2:07 PM · Jul 18, 2021

ALJAZEERA carries AFP's report:


Hundreds of Iraqis have protested in central Baghdad to demand that authorities hold accountable the killers of dozens of activists associated with a long-running protest movement.

More than 70 activists have been targeted in assassinations, attempted murders and abductions since a pro-democracy protest movement erupted against government corruption and incompetence in 2019.

“We’re here to say that we want to end impunity in Iraq,” Hussein Al-Faili, an 18-year old student, told AFP news agency on Sunday from Firdos Square, a key protest site.

“We want freedom! This revolution started because of this and we won’t stop until we win.”
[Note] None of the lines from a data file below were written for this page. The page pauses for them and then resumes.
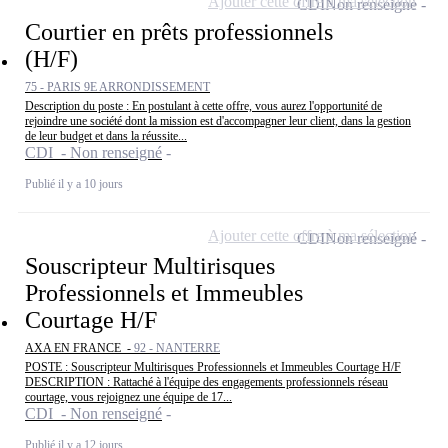
Ajouter cette offre à ma sélection
CDI
Non renseigné
Courtier en prêts professionnels
(H/F)
75 - PARIS 9E ARRONDISSEMENT
Description du poste : En postulant à cette offre, vous aurez l'opportunité de
rejoindre une société dont la mission est d'accompagner leur client, dans la gestion
de leur budget et dans la réussite...
CDI - Non renseigné
Publié il y a 10 jours
Ajouter cette offre à ma sélection
CDI
Non renseigné
Souscripteur Multirisques
Professionnels et Immeubles
Courtage H/F
AXA EN FRANCE -
92 - NANTERRE
POSTE : Souscripteur Multirisques Professionnels et Immeubles Courtage H/F
DESCRIPTION : Rattaché à l'équipe des engagements professionnels réseau
courtage, vous rejoignez une équipe de 17...
CDI - Non renseigné
Publié il y a 12 jours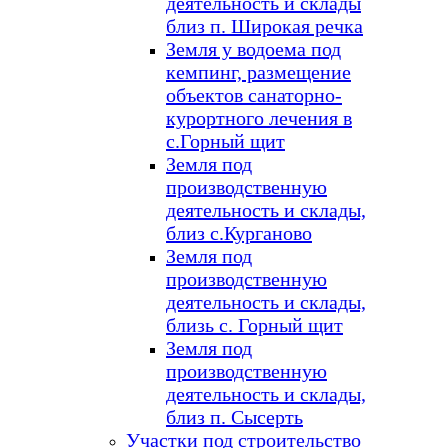
деятельность и склады
близ п. Широкая речка
Земля у водоема под
кемпинг, размещение
объектов санаторно-
курортного лечения в
с.Горный щит
Земля под
производственную
деятельность и склады,
близ с.Курганово
Земля под
производственную
деятельность и склады,
близь с. Горный щит
Земля под
производственную
деятельность и склады,
близ п. Сысерть
Участки под строительство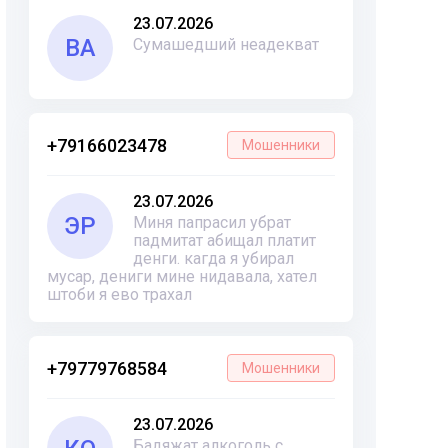
23.07.2026
ВА
Сумашедший неадекват
+79166023478
Мошенники
23.07.2026
ЭР
Миня папрасил убрат
падмитат абищал платит
денги. кагда я убирал
мусар, дениги мине нидавала, хател
штоби я ево трахал
+79779768584
Мошенники
23.07.2026
Бадяжат алкоголь с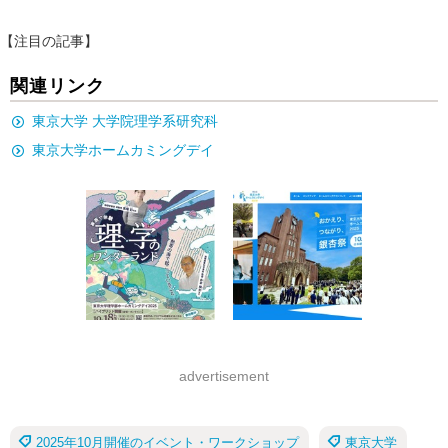
【注目の記事】
関連リンク
東京大学 大学院理学系研究科
東京大学ホームカミングデイ
advertisement
2025年10月開催のイベント・ワークショップ
東京大学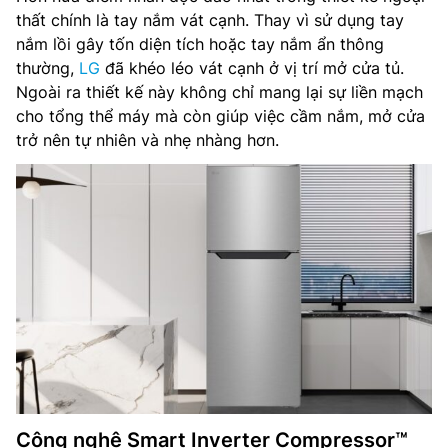
thất chính là tay nắm vát cạnh. Thay vì sử dụng tay
nắm lồi gây tốn diện tích hoặc tay nắm ẩn thông
thường,
LG
đã khéo léo vát cạnh ở vị trí mở cửa tủ.
Ngoài ra thiết kế này không chỉ mang lại sự liền mạch
cho tổng thể máy mà còn giúp việc cầm nắm, mở cửa
trở nên tự nhiên và nhẹ nhàng hơn.
Công nghệ Smart Inverter Compressor™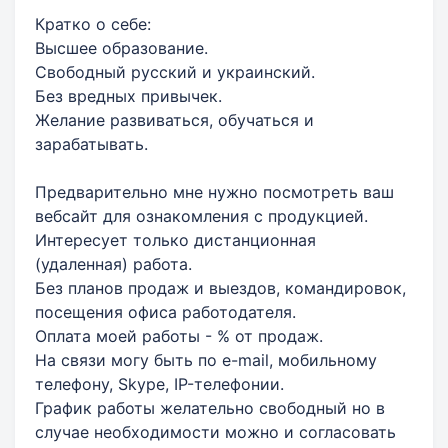
Кратко о себе:
Высшее образование.
Свободный русский и украинский.
Без вредных привычек.
Желание развиваться, обучаться и
зарабатывать.
Предварительно мне нужно посмотреть ваш
вебсайт для ознакомления с продукцией.
Интересует только дистанционная
(удаленная) работа.
Без планов продаж и выездов, командировок,
посещения офиса работодателя.
Оплата моей работы - % от продаж.
На связи могу быть по e-mail, мобильному
телефону, Skype, IP-телефонии.
График работы желательно свободный но в
случае необходимости можно и согласовать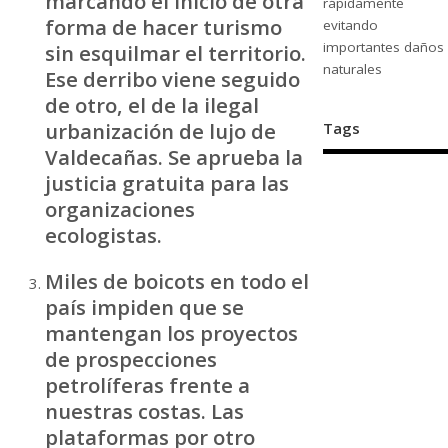
marcando el inicio de otra
rápidamente
forma de hacer turismo
evitando
importantes daños
sin esquilmar el territorio.
naturales
Ese derribo viene seguido
de otro, el de la ilegal
urbanización de lujo de
Tags
Valdecañas. Se aprueba la
justicia gratuita para las
organizaciones
ecologistas.
Miles de boicots en todo el
país impiden que se
mantengan los proyectos
de prospecciones
petrolíferas frente a
nuestras costas. Las
plataformas por otro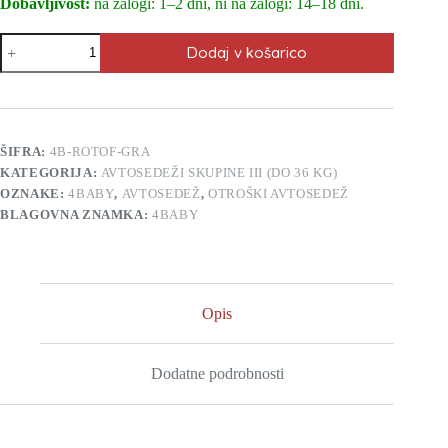
Dobavljivost:
na zalogi: 1–2 dni, ni na zalogi: 14–18 dni.
Otroški
Dodaj v košarico
avtosedež
4Baby
Roto‑Fix
(40–
150 cm)
-
ŠIFRA:
4B-ROTOF-GRA
graphite
KATEGORIJA:
AVTOSEDEŽI SKUPINE III (DO 36 KG)
količina
OZNAKE:
4BABY
,
AVTOSEDEŽ
,
OTROŠKI AVTOSEDEŽ
BLAGOVNA ZNAMKA:
4BABY
Opis
Dodatne podrobnosti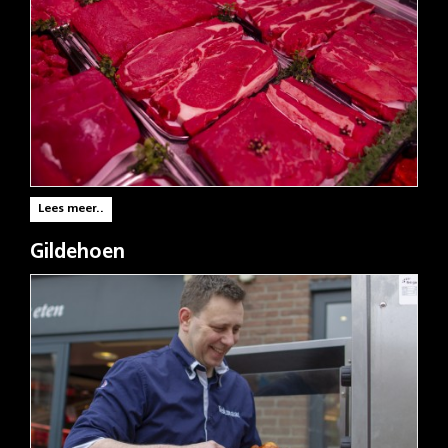
Lees meer..
Gildehoen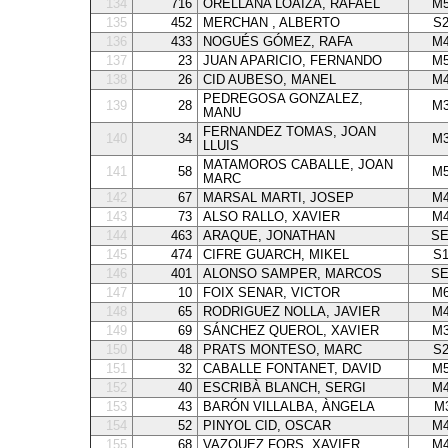
134
716
ORELLANA LOAIZA, RAFAEL
M5
135
452
MERCHAN , ALBERTO
S
136
433
NOGUÉS GÓMEZ, RAFA
M4
137
23
JUAN APARICIO, FERNANDO
M5
138
26
CID AUBESO, MANEL
M4
PEDREGOSA GONZALEZ,
139
28
M3
MANU
FERNANDEZ TOMAS, JOAN
140
34
M3
LLUIS
MATAMOROS CABALLE, JOAN
141
58
M5
MARC
142
67
MARSAL MARTI, JOSEP
M4
143
73
ALSO RALLO, XAVIER
M4
144
463
ARAQUE, JONATHAN
SE
145
474
CIFRE GUARCH, MIKEL
S
146
401
ALONSO SAMPER, MARCOS
SE
147
10
FOIX SENAR, VICTOR
M6
148
65
RODRIGUEZ NOLLA, JAVIER
M4
149
69
SÁNCHEZ QUEROL, XAVIER
M3
150
48
PRATS MONTESO, MARC
S
151
32
CABALLE FONTANET, DAVID
M5
152
40
ESCRIBÀ BLANCH, SERGI
M4
153
43
BARÓN VILLALBA, ÀNGELA
M
154
52
PINYOL CID, OSCAR
M4
155
68
VAZQUEZ FORS, XAVIER
M4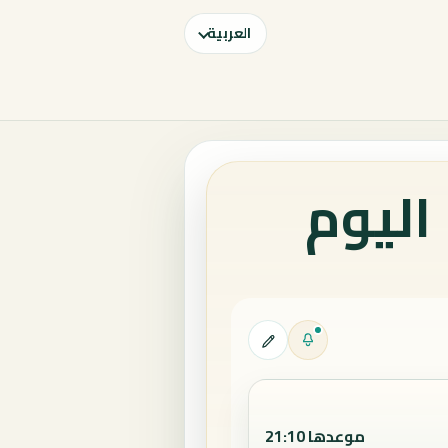
العربية
اليوم
موعدها 21:10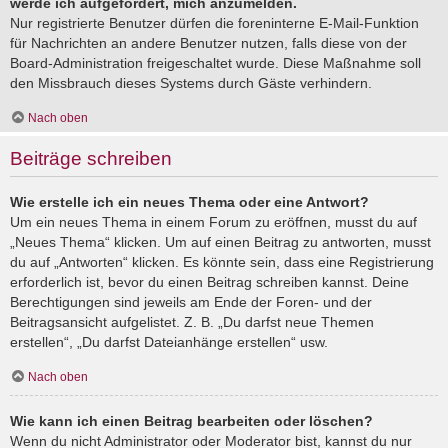
werde ich aufgefordert, mich anzumelden.
Nur registrierte Benutzer dürfen die foreninterne E-Mail-Funktion
für Nachrichten an andere Benutzer nutzen, falls diese von der
Board-Administration freigeschaltet wurde. Diese Maßnahme soll
den Missbrauch dieses Systems durch Gäste verhindern.
Nach oben
Beiträge schreiben
Wie erstelle ich ein neues Thema oder eine Antwort?
Um ein neues Thema in einem Forum zu eröffnen, musst du auf
„Neues Thema“ klicken. Um auf einen Beitrag zu antworten, musst
du auf „Antworten“ klicken. Es könnte sein, dass eine Registrierung
erforderlich ist, bevor du einen Beitrag schreiben kannst. Deine
Berechtigungen sind jeweils am Ende der Foren- und der
Beitragsansicht aufgelistet. Z. B. „Du darfst neue Themen
erstellen“, „Du darfst Dateianhänge erstellen“ usw.
Nach oben
Wie kann ich einen Beitrag bearbeiten oder löschen?
Wenn du nicht Administrator oder Moderator bist, kannst du nur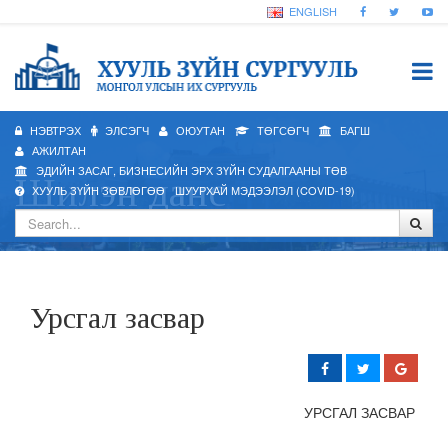
ENGLISH
НЭВТРЭХ
ЭЛСЭГЧ
ОЮУТАН
ТӨГСӨГЧ
БАГШ
АЖИЛТАН
ЭДИЙН ЗАСАГ, БИЗНЕСИЙН ЭРХ ЗҮЙН СУДАЛГААНЫ ТӨВ
Шилэн данс
ХУУЛЬ ЗҮЙН ЗӨВЛӨГӨӨ
ШУУРХАЙ МЭДЭЭЛЭЛ (COVID-19)
Урсгал засвар
УРСГАЛ ЗАСВАР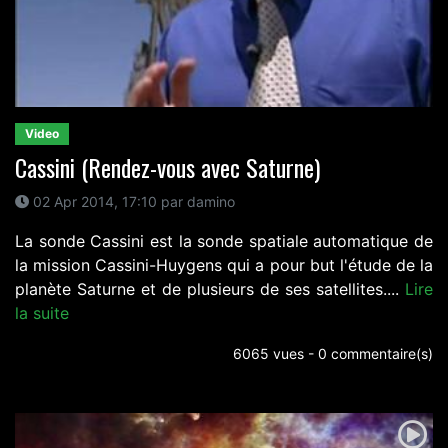
Video
Cassini (Rendez-vous avec Saturne)
02 Apr 2014, 17:10 par damino
La sonde Cassini est la sonde spatiale automatique de
la mission Cassini-Huygens qui a pour but l'étude de la
planète Saturne et de plusieurs de ses satellites....
Lire
la suite
6065 vues - 0 commentaire(s)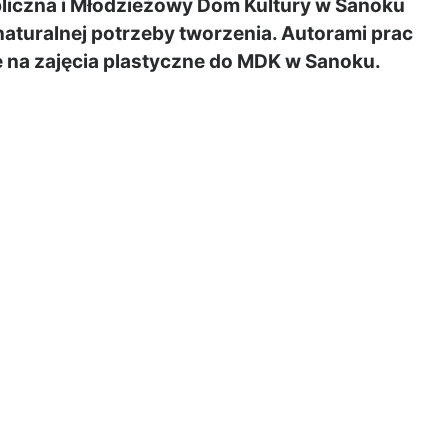
liczna i Młodzieżowy Dom Kultury w Sanoku
naturalnej potrzeby tworzenia. Autorami prac
ące na zajęcia plastyczne do MDK w Sanoku.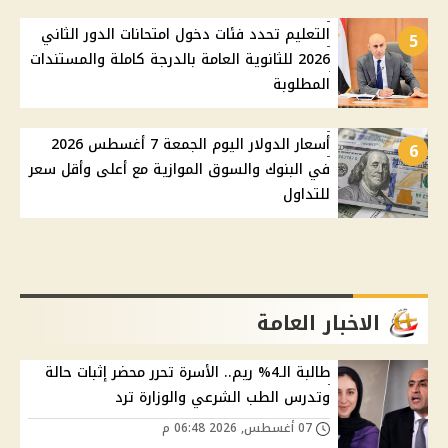
التعليم تحدد فئات دخول امتحانات الدور الثاني
5
2026 للثانوية العامة بالدرجة كاملة والمستندات
المطلوبة
أسعار الدولار اليوم الجمعة 7 أغسطس 2026
6
في البنوك والسوق الموازية مع أعلى وأقل سعر
للتداول
الاخبار العامة
طالبة الـ4% ريم.. الأسرة تحرر محضر إثبات حالة
وتدرس الطب الشرعي والوزارة ترد
07 أغسطس, 2026 06:48 م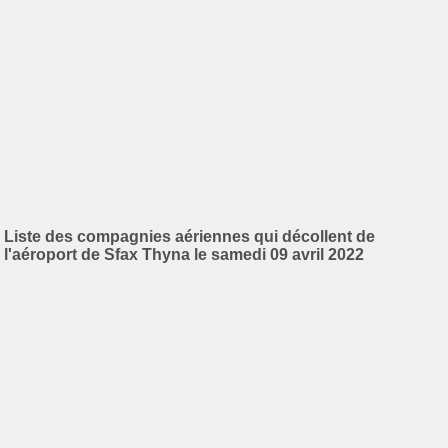
Liste des compagnies aériennes qui décollent de
l'aéroport de Sfax Thyna le samedi 09 avril 2022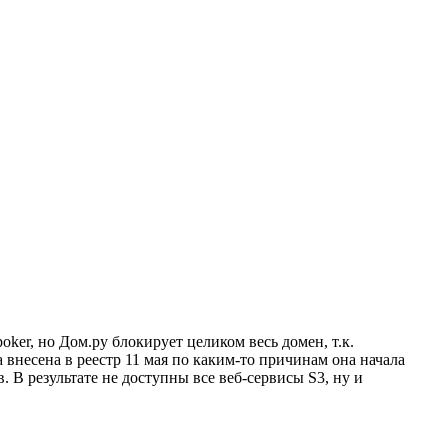
ker, но Дом.ру блокирует целиком весь домен, т.к.
внесена в реестр 11 мая по каким-то причинам она начала
 В результате не доступны все веб-сервисы S3, ну и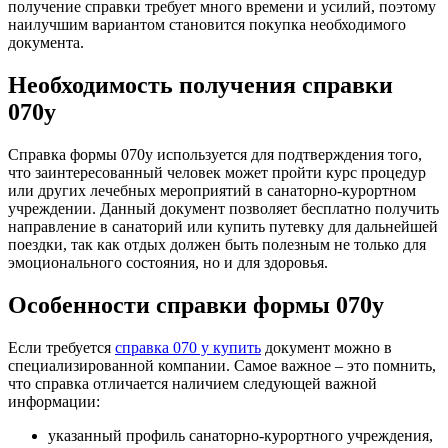
получение справки требует много времени и усилий, поэтому
наилучшим вариантом становится покупка необходимого
документа.
Необходимость получения справки
070у
Справка формы 070у используется для подтверждения того,
что заинтересованный человек может пройти курс процедур
или других лечебных мероприятий в санаторно-курортном
учреждении. Данный документ позволяет бесплатно получить
направление в санаторий или купить путевку для дальнейшей
поездки, так как отдых должен быть полезным не только для
эмоционального состояния, но и для здоровья.
Особенности справки формы 070у
Если требуется
справка 070 у купить
документ можно в
специализированной компании. Самое важное – это помнить,
что справка отличается наличием следующей важной
информации:
указанный профиль санаторно-курортного учреждения,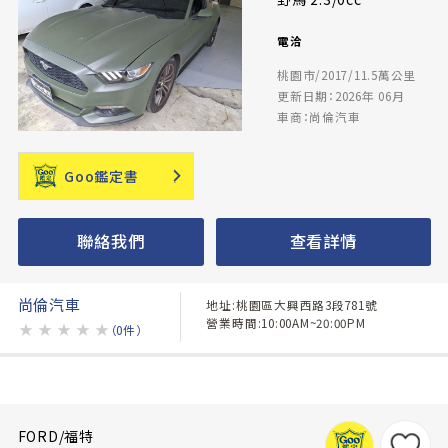
電洽
桃園市/2017/11.5萬公里
更新日期：2026年 06月
車商：尚倫汽車
Goo鑑定書
聯絡我們
查看詳情
尚倫汽車
地址:桃園區大興西路3段781號
營業時間:10:00AM~20:00PM
★
★
★
★
★
（0件）
FORD/福特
Dozens also turned out in the southern city of Nasiriya, where tensions have been running high following a hospital fire that killed at least 60 people on Monday.


The October Revolution started in the fall of 2019 to call out corruption and to demand a better Iraq.  The protests continue.  They continue despite the attacks on protesters at demonstrations -- attacks carried out by security forces.  Remember when, I do, Jane Arraf went on NPR to dismiss the force being shown towards protesters and instead she justified the use of tear gas cannisters and less than 30 minutes after her 'report' social media was abuzz with photos of the protester killed by a tear cannister -- lodged in his head.


Oh, Jane, it's been a very interesting career.  It could make a film.  Not a serious film, mind you, but it would be hilarious if it focused on the oblivious American reporter who forever gets it wrong -- think an update of Bob Hope and Dorothy Lamour's THEY GOT ME COVERED.